*WORK REQUEST*.
Search the records for the word "Fallen" and report each line that has it.

Dataset entries
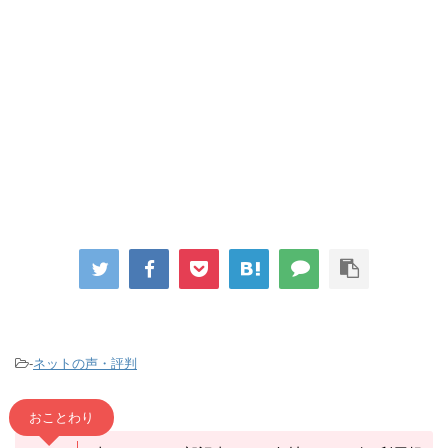
-
ネットの声・評判
おことわり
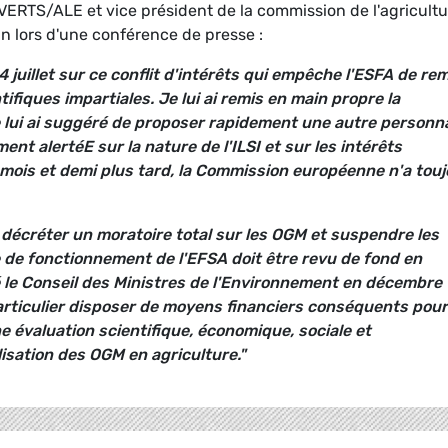
ERTS/ALE et vice président de la commission de l'agricultu
n lors d'une conférence de presse :
14 juillet sur ce conflit d'intérêts qui empêche l'ESFA de rem
tifiques impartiales. Je lui ai remis en main propre la
e lui ai suggéré de proposer rapidement une autre personna
ment alertéE sur la nature de l'ILSI et sur les intérêts
 mois et demi plus tard, la Commission européenne n'a tou
t décréter un moratoire total sur les OGM et suspendre les
e de fonctionnement de l'EFSA doit être revu de fond en
 le Conseil des Ministres de l'Environnement en décembre
rticulier disposer de moyens financiers conséquents pour
 évaluation scientifique, économique, sociale et
lisation des OGM en agriculture."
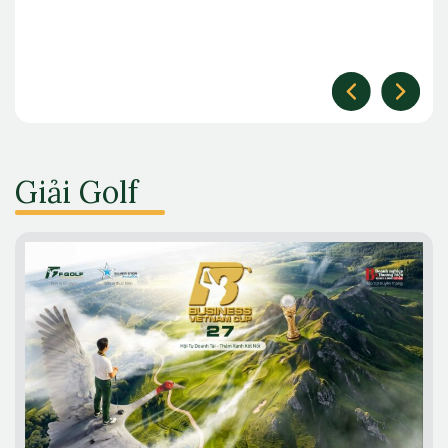
Giải Golf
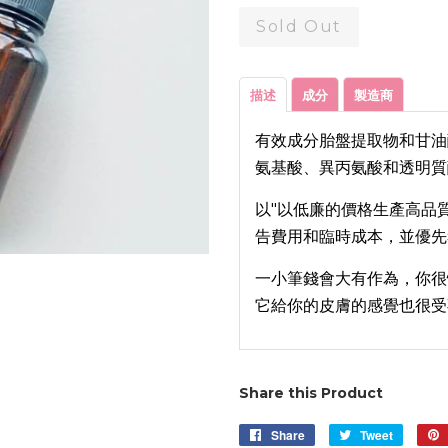
Sold Out
描述
成分
製造商
有效成分胎盤提取物和甘油
氨基酸、異丙氨酸和透明質
以"以低廉的價格生產高品
告費用和臨時成本，並優先
一小筆錢會大有作為，你很
它給你的皮膚的感覺也很受歡
Share this Product
Share
Share
Tweet
Tweet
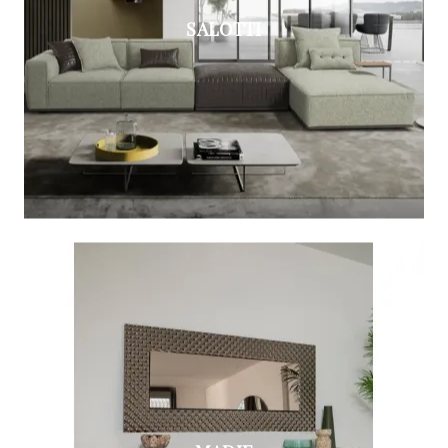
SALOTTI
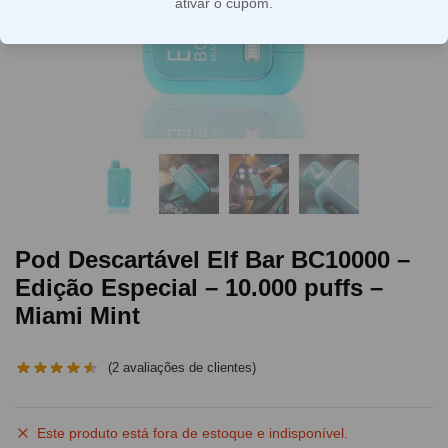
ativar o cupom.
Pod Descartável Elf Bar BC10000 –
Edição Especial – 10.000 puffs –
Miami Mint
(
2
avaliações de clientes)
Este produto está fora de estoque e indisponível.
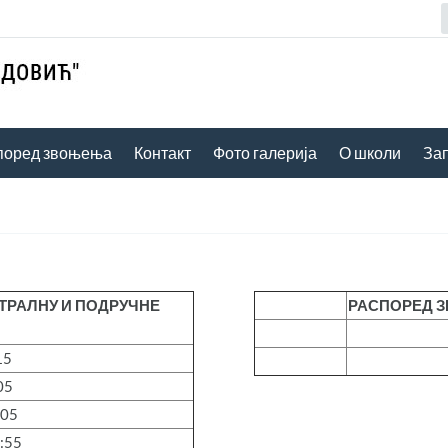
поред звоњења
Контакт
Фото галерија
О школи
За
ТРАЛНУ И ПОДРУЧНЕ
РАСПОРЕД З
15
05
:05
:55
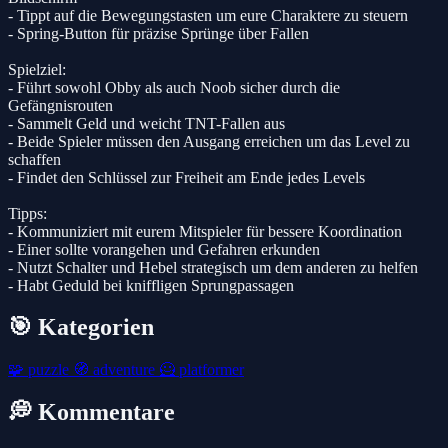
- Tippt auf die Bewegungstasten um eure Charaktere zu steuern
- Spring-Button für präzise Sprünge über Fallen
Spielziel:
- Führt sowohl Obby als auch Noob sicher durch die
Gefängnisrouten
- Sammelt Geld und weicht TNT-Fallen aus
- Beide Spieler müssen den Ausgang erreichen um das Level zu
schaffen
- Findet den Schlüssel zur Freiheit am Ende jedes Levels
Tipps:
- Kommuniziert mit eurem Mitspieler für bessere Koordination
- Einer sollte vorangehen und Gefahren erkunden
- Nutzt Schalter und Hebel strategisch um dem anderen zu helfen
- Habt Geduld bei kniffligen Sprungpassagen
🎯 Kategorien
🧩
puzzle
🧭
adventure
🦸
platformer
💭 Kommentare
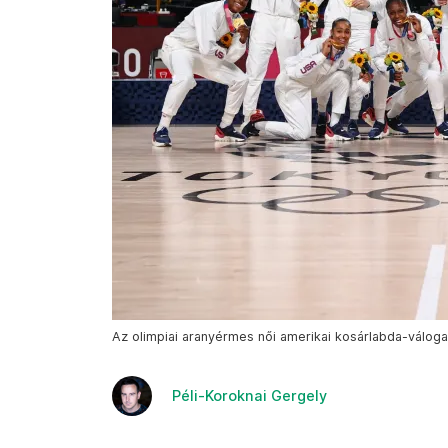
Az olimpiai aranyérmes női amerikai kosárlabda-válogat
Péli-Koroknai Gergely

*ANSWER FOR THE TASK*.
- Spring-Button für präzise Sprünge über Fallen
- Sammelt Geld und weicht TNT-Fallen aus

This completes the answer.